Margot moves on from V2 records


Indy’s indie-rock icons search for new record label

A lot has changed for local indie heroes Margot & the Nuclear So and So’s since almost exactly a year ago, when they became one of the city’s highest-profile acts after signing with national label Artemis Records and later V2.

Their particular brand of rock, synthesizer and cello “chamber rock,” as it has been called, became a hit at V2, making Margot one of the label’s top acts. Their album, , was one of V2’s top four selling albums for much of the year.

With the addition of violinist Erik Kang, they’ve spent the bulk of the year crisscrossing the country in a black tour bus. They don’t all live in the same near-Southside house they so famously shared when they were signed. And now, as a band, they’re on their own. The band announced their split from V2 last week, after months of uncertainty about the label’s future.

“V2 was in the process of going under, so we spent the last couple of months trying to get out from under them,” says Richard Edwards, Margot’s lead singer/songwriter. “They were trying to sell the label, and there were certain bands they wanted to keep on there because they were a selling point. We were one of those bands, so we kind of stuck on there for a month or two. When it became obvious they weren’t going to sell, we were able to get out. The president and staff at V2 understood; they were on the band’s side. We tried to extricate ourselves, because we feared that if they filed for bankruptcy, we’d be stuck.”

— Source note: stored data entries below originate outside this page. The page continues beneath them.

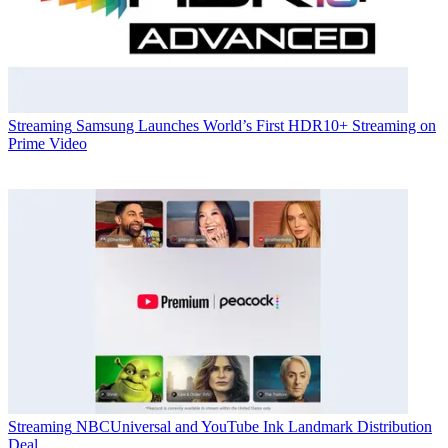
Streaming
Samsung Launches World’s First HDR10+ Streaming on
Prime Video
Streaming
NBCUniversal and YouTube Ink Landmark Distribution
Deal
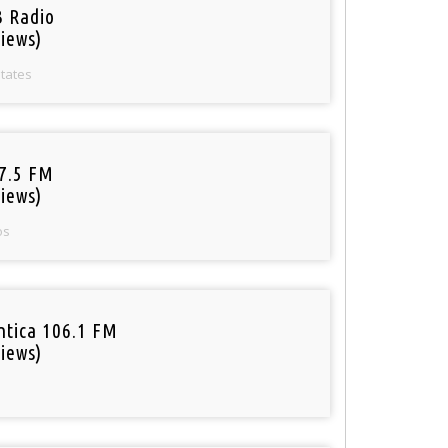
 Radio
iews)
States
97.5 FM
iews)
os
tica 106.1 FM
iews)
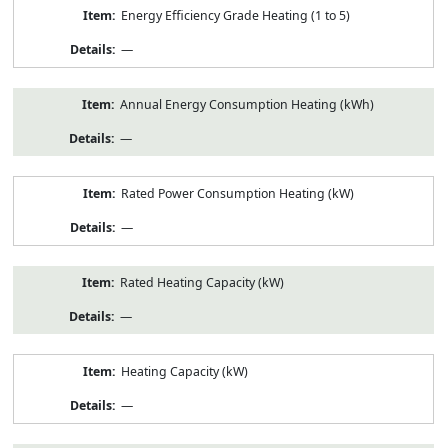
Energy Efficiency Grade Heating (1 to 5)
—
Annual Energy Consumption Heating (kWh)
—
Rated Power Consumption Heating (kW)
—
Rated Heating Capacity (kW)
—
Heating Capacity (kW)
—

The owners of V2 shut operations on Jan. 12 and are moving ahead only with their gospel genre, according to reports in Billboard magazine.

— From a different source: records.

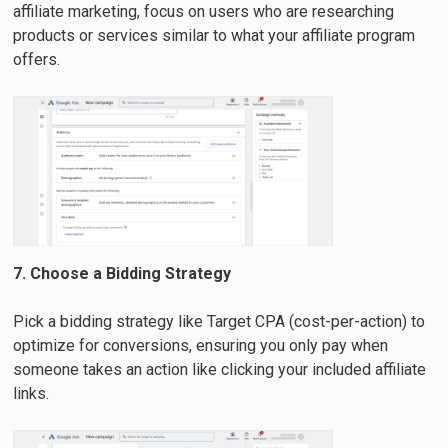
affiliate marketing, focus on users who are researching
products or services similar to what your affiliate program
offers.
7. Choose a Bidding Strategy
Pick a bidding strategy like Target CPA (cost-per-action) to
optimize for conversions, ensuring you only pay when
someone takes an action like clicking your included affiliate
links.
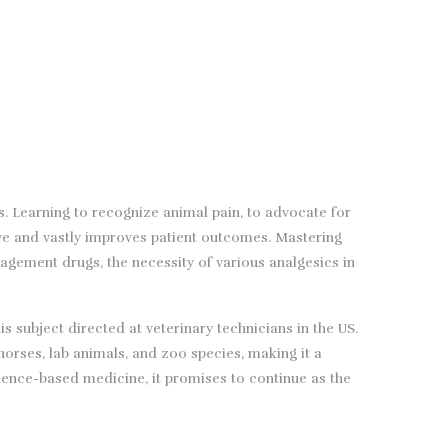
s. Learning to recognize animal pain, to advocate for
ve and vastly improves patient outcomes. Mastering
gement drugs, the necessity of various analgesics in
 subject directed at veterinary technicians in the US.
orses, lab animals, and zoo species, making it a
idence-based medicine, it promises to continue as the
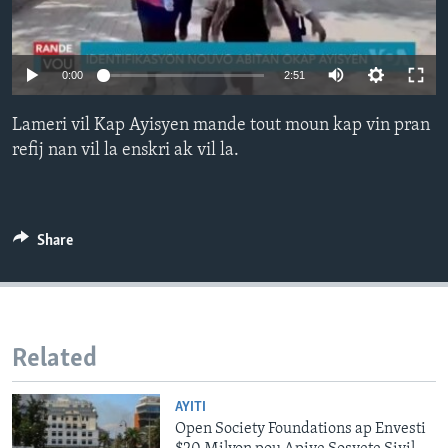
Languages
0:00
2:51
Lameri vil Kap Ayisyen mande tout moun kap vin pran
refij nan vil la enskri ak vil la.
Share
Related
AYITI
Open Society Foundations ap Envesti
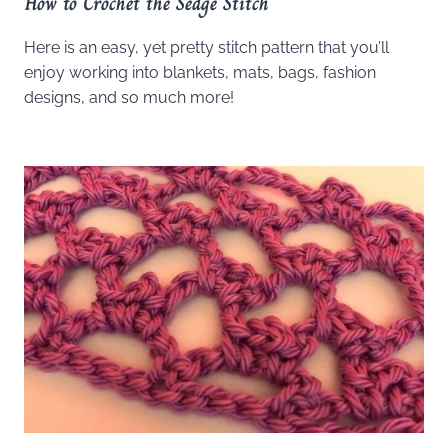
How to Crochet the Sedge Stitch
Here is an easy, yet pretty stitch pattern that you’ll
enjoy working into blankets, mats, bags, fashion
designs, and so much more!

Despite the split, Edwards says times were mostly good at V2.

“We were optimistic about it, because V2 seemed like a really strong label,” Edwards says. “The first album was a good experience. It could have been better, but it was good.”

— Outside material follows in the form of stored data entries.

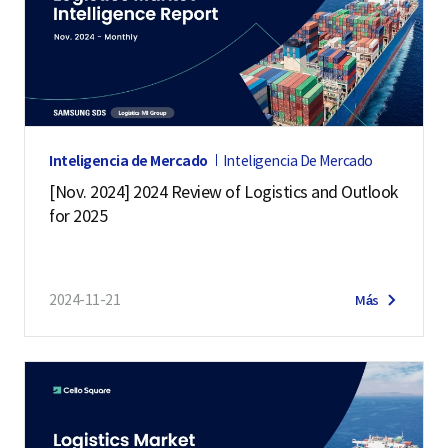
Inteligencia de Mercado
Inteligencia De Mercado
[Nov. 2024] 2024 Review of Logistics and Outlook
for 2025
2024-11-21
Más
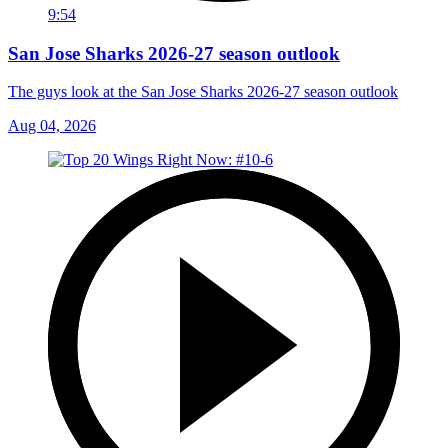
9:54
San Jose Sharks 2026-27 season outlook
The guys look at the San Jose Sharks 2026-27 season outlook
Aug 04, 2026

In the near future, they’ll be working on their second album; they invested most of their V2 money into rebuilding the band’s downtown recording studio, Queensize, and plan to start the new album this month for release in the fall. They’re still playing frequently; upcoming gigs include the Legends of Notre Dame show Jan. 27 and a March slot at SXSW.

“I think we’ve gotten better as a band from touring all year,” Edwards says. “Everyone’s a lot smarter about how the business side of it works. It’s a lot different than what you think it is when you’re starting up. You’ve got to be smart and keep growing to sustain some kind of longevity.”

In the meantime, going without a label doesn’t necessarily mean they’re going it alone. Edwards says the band has been in talks with other labels to carry on their national profile and will be heading out to New York soon to talk face-to-face about the future. They hope to be able to make an announcement soon.

“It’s going to be a pretty smooth changeover,” Edwards says. “We’re in a strong position, so we’ll see what comes of it. We’re fortunate to be in as good a position as we’re in.”